• AVAILABLE RECORDS:
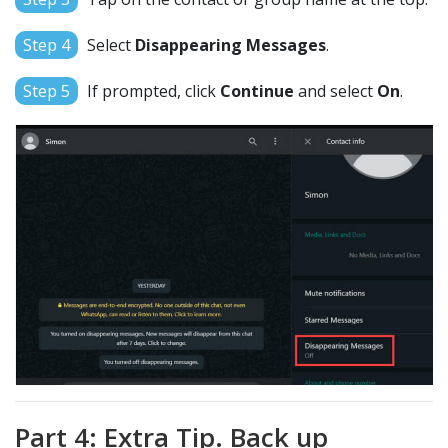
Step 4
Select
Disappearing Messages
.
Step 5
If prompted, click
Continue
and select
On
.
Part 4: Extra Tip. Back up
...
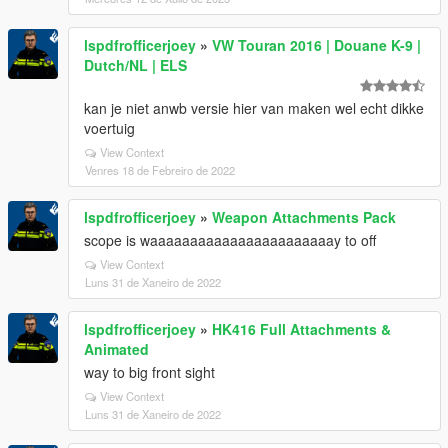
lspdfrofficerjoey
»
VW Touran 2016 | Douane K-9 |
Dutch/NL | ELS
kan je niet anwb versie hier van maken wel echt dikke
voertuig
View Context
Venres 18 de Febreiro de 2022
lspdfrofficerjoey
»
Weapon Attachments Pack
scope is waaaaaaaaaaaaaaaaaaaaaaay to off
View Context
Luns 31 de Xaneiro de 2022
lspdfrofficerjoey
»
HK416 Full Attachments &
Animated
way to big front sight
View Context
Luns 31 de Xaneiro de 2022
--
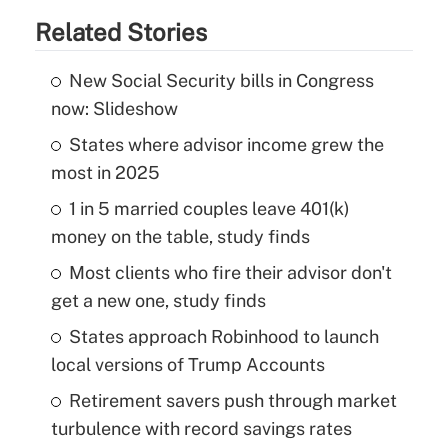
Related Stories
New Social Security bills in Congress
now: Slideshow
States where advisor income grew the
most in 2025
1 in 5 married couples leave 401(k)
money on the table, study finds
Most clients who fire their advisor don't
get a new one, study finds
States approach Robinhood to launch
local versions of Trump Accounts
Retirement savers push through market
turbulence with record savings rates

• ABOUT THIS EXERCISE: What you return must be the lines above that run from the line with "If prompted, click" to the line with "Part 4: Extra Tip. Back up", inclusive, each copied exactly.

• REPLY TO THE TASK:
If prompted, click
Continue
and select
On
.
Part 4: Extra Tip. Back up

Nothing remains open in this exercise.